Délit de solidarité

Il n’existe pas, ou pas encore, de délit de solidarité à l’égard de ses contemporains en difficulté. Ce n’est pourtant pas faute d’essayer, comme on peut s’en rendre compte dans les « points chauds » du parcours de la misère venue de l’étranger, ou née dans notre beau pays, la France. Fort heureusement, nous sommes dans un état de droit, et il arrive que la justice joue réellement son rôle et fasse honneur à son nom, qui parfois n’est qu’un idéal inatteignable. C’est le cas aujourd’hui à Lille, où le tribunal administratif a annulé un arrêté municipal interdisant la distribution de repas aux migrants dans la commune de Calais.

C’est au début du mois que la maire Les républicains de Calais, Natacha Bouchard, que l’on avait connue plus ouverte quand les campements sauvages se multipliaient, a pris cet arrêté pour essayer d’endiguer la présence de réfugiés qui tentent toujours de passer en Angleterre. En mettant hors-la-loi les associations qui viennent en aide aux populations déportées, dont beaucoup sont des enfants ou des jeunes livrés à eux-mêmes qui cherchent à rejoindre leur famille de l’autre côté de la Manche, Mme Bouchard s’est révélée sous un jour nettement moins flatteur, assumant sans état d’âme apparent son hostilité à tout dispositif d’aide humanitaire. Elle avait déjà dû revenir sur sa décision de bloquer l’accès à des douches installées par le Secours catholique en février dernier, après saisine du même tribunal. Selon la Maire, le moindre geste de solidarité la plus élémentaire serait considéré comme un « appel d’air », une invitation à tous les migrants à venir ou revenir s’installer sur la commune. Les associations, elles, font observer que les migrants reviennent et reviendront tant que leur situation sera aussi intenable dans leur pays d’origine et qu’aucune solution viable ne leur sera proposée.
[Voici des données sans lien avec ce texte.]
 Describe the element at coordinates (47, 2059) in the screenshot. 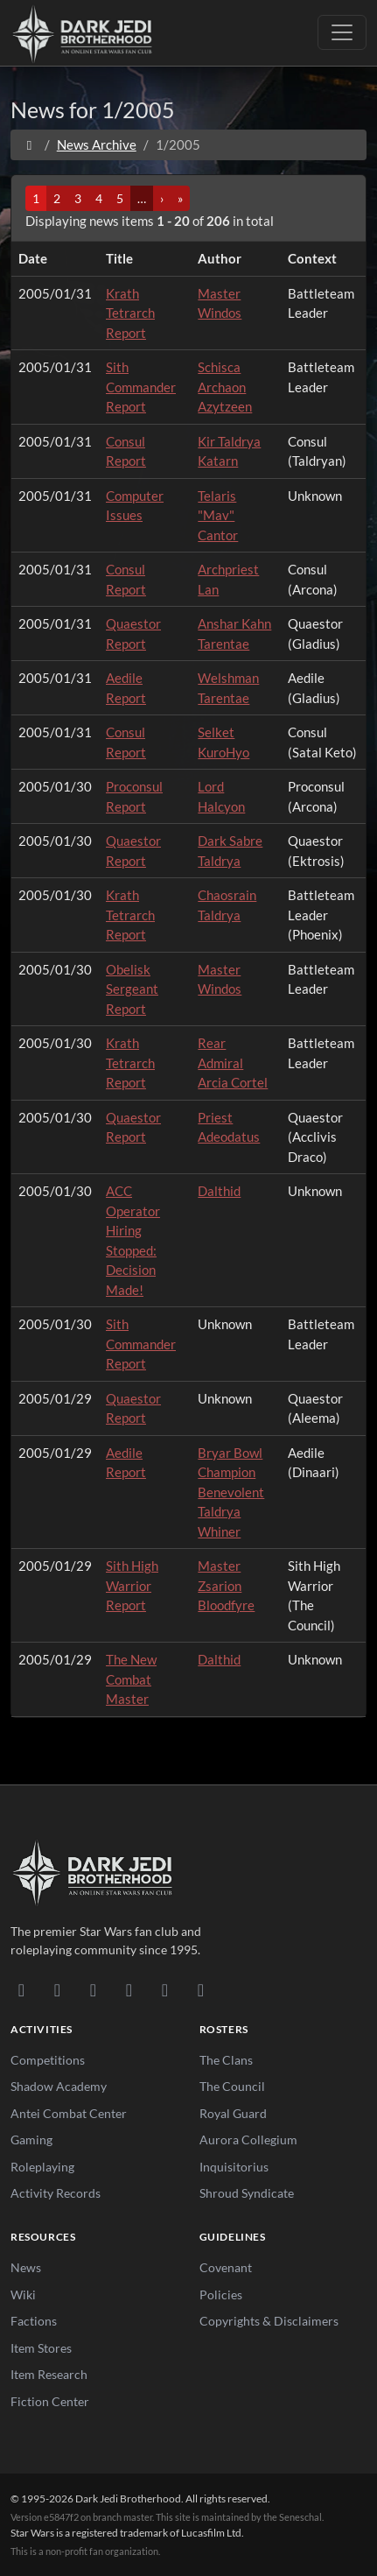

I see `Competitions` at that location.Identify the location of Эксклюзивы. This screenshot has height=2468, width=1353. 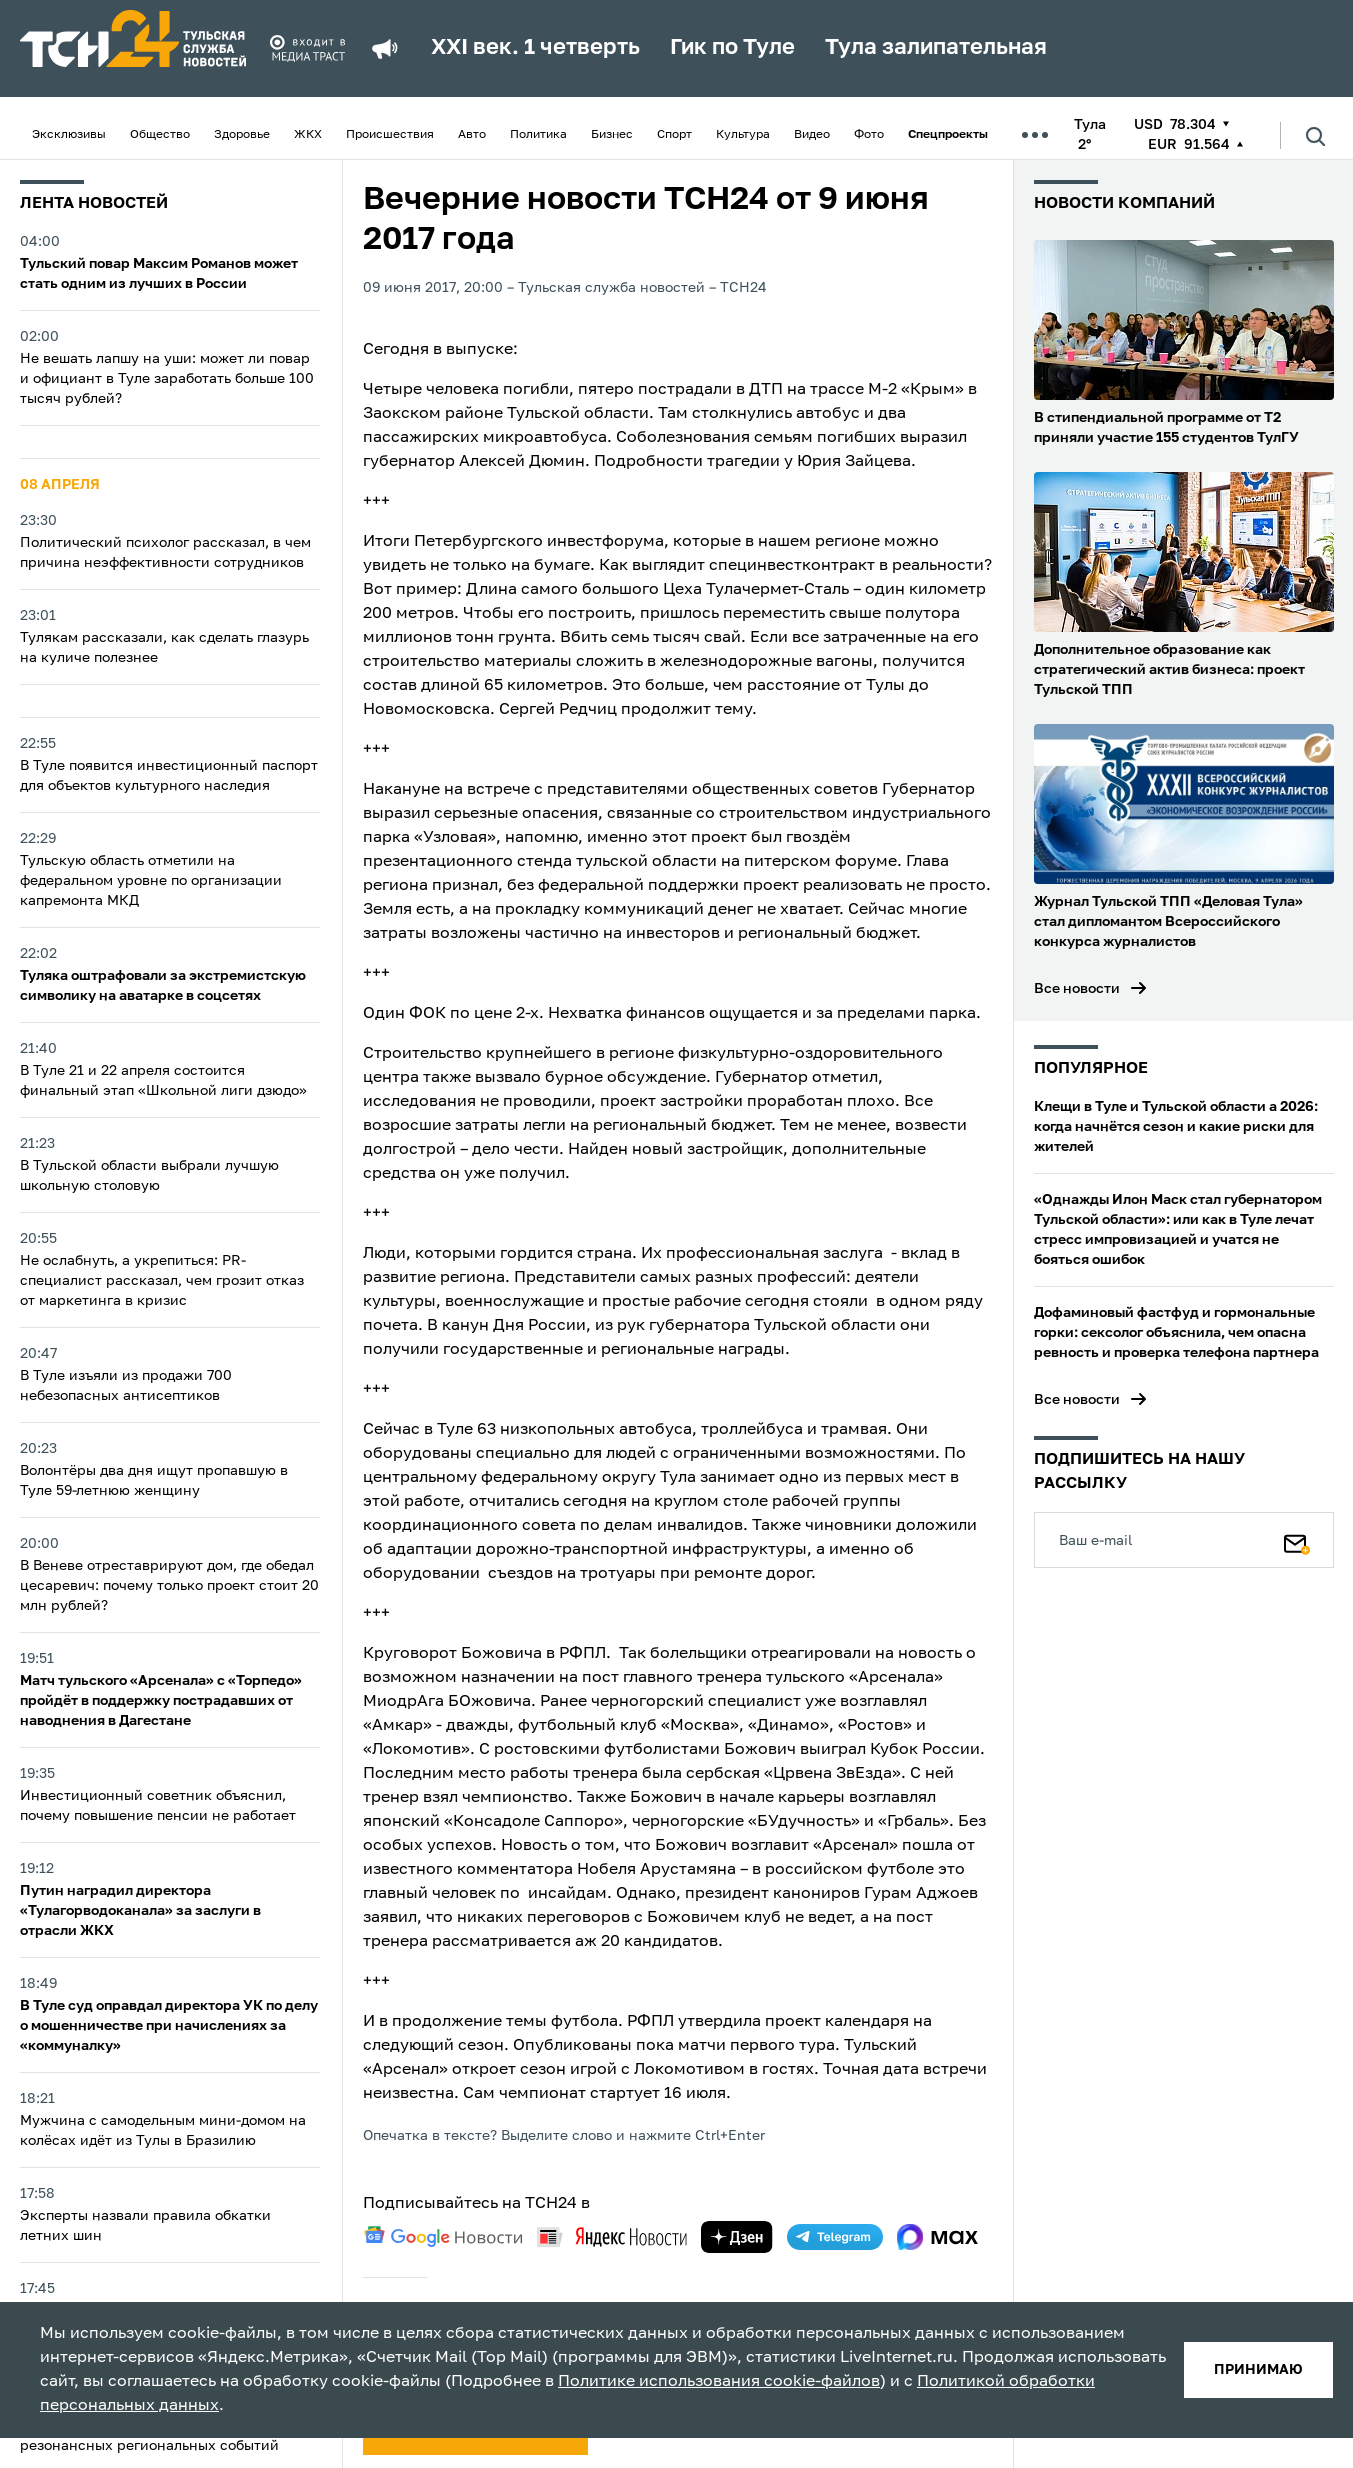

La Maire de Calais a raison sur un point : il incombe aux états, notamment la France et l’Angleterre, de se mettre d’accord pour régler leurs différends et trouver des accords autres que purement répressifs pour régler positivement la situation de ces malheureux jetés par nécessité sur les chemins de l’exil. Raison de plus pour ne pas prendre des décisions à l’échelon local qui seraient contraires à l’obligation morale d’assistance à personne en danger et entraver l’action des associations et des bénévoles qui restent persuadés que toute personne humaine a droit à un minimum vital, celui d’être nourri, logé, mais aussi respecté dans sa dignité. Dans le but de faire ce qu’elle imagine que ses électeurs souhaitent, Mme Bouchard a décidé de manquer au respect de sa personne et de sa fonction. Puisse la justice la ramener à la raison.